Friday, September 10, 2010

Software EULA's; Private Resale and the law

An important court ruling in the United States has much wider implications for users then they know; if you think buying that old copy of software such as an older version of Adobe Photoshop from an auction or because a company is going out of business think again.  The US court as passed a ruling which could change everything.  The case is Vernor v. Autodesk is what set the president.  Autodesk was trying to keep Vernor from reselling software he got from a an architects office sale.  So for those of you selling software you purchased on Kijiji, EBay and Craigslist read this carefully!  In the Software EULA's such as in Autodesk and Electronic Arts's you can not transfer the software license, even if you physically own the disk and have a ligament serial number.

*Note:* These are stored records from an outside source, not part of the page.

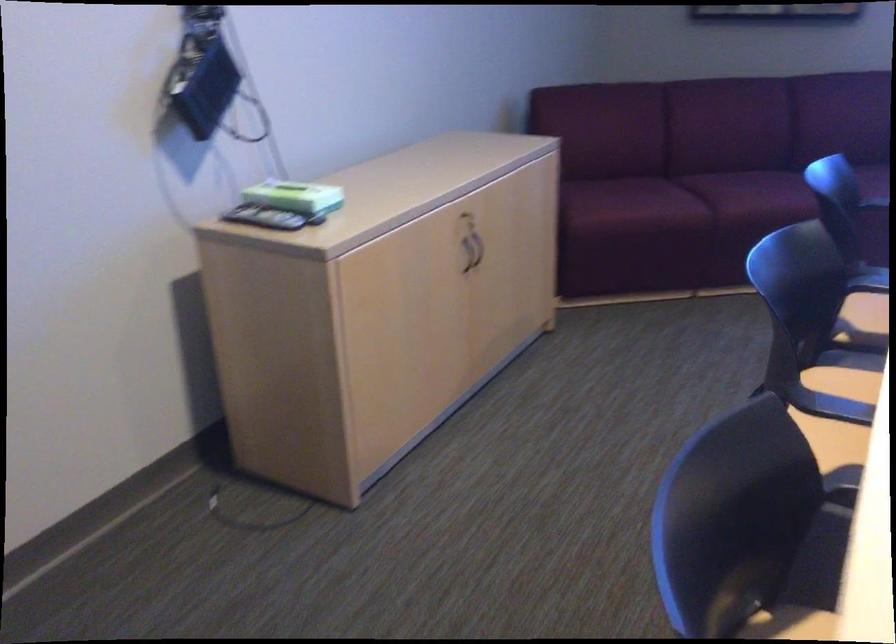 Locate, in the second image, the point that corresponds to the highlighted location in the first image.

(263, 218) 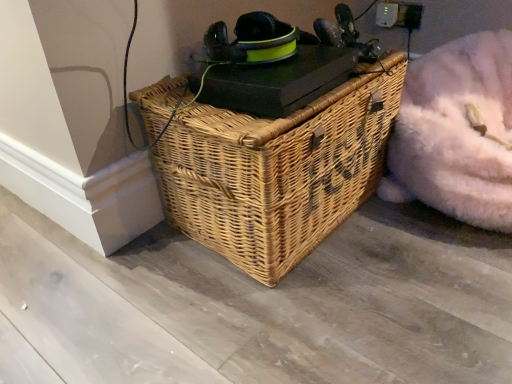 Question: From a real-world perspective, is fluffy white bean bag at lower right positioned above or below natural wicker picnic basket at center?

Choices:
 (A) below
 (B) above

Answer: (A)

Question: Is fluffy white bean bag at lower right situated inside natural wicker picnic basket at center or outside?

Choices:
 (A) inside
 (B) outside

Answer: (B)

Question: From the image's perspective, is fluffy white bean bag at lower right positioned above or below natural wicker picnic basket at center?

Choices:
 (A) above
 (B) below

Answer: (A)

Question: Considering the positions of natural wicker picnic basket at center and fluffy white bean bag at lower right in the image, is natural wicker picnic basket at center wider or thinner than fluffy white bean bag at lower right?

Choices:
 (A) thin
 (B) wide

Answer: (A)

Question: From their relative heights in the image, would you say natural wicker picnic basket at center is taller or shorter than fluffy white bean bag at lower right?

Choices:
 (A) short
 (B) tall

Answer: (B)

Question: Considering their positions, is natural wicker picnic basket at center located in front of or behind fluffy white bean bag at lower right?

Choices:
 (A) front
 (B) behind

Answer: (A)

Question: Is point (195, 134) positioned closer to the camera than point (402, 97)?

Choices:
 (A) farther
 (B) closer

Answer: (B)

This ruling will probably have the following effect in the future:

  1. specifies that the user is granted a license or life time subscription
  2. significantly restricts the user’s ability to transfer the software or digital media
  3. imposes notable use restrictions


With this ruling I think you will start seeing a lot more EULA's and more notably digital media EULA's more emphasizing the purchaser as the licensee.  In essence this will end any ownership of digital media and software unless your the one holding the copyright to said item.  What does this mean for reselling computers?  Do you have to format that old windows 2000 machine or iMac and install linux if you want to sell it? (Ok that's not such a bad thing - I am referring to the installing LINUX folks!)  So what we have to do now is lobby our governments to allow for the transfer of these digital licensed.  For example if you father has a huge iTunes library and dies, you would not be allowed to take those songs any of them you wanted you would have to re-buy them; where if they were a physical disk they would be yours to do with as you wished.  What if someone bought a private company do you have to re-buy all the software because the software is technically licensed under the former owner?

I would like to think our governments can be trusted to handle these kind of issues, but based on their track records with copyright laws such as the DMCA in the US and Bill C-32 here in Canada and the ACTA Treaty I don't have much faith.  Write your elected representative, and let's make sure that our consumer writes are being protected because right now there not.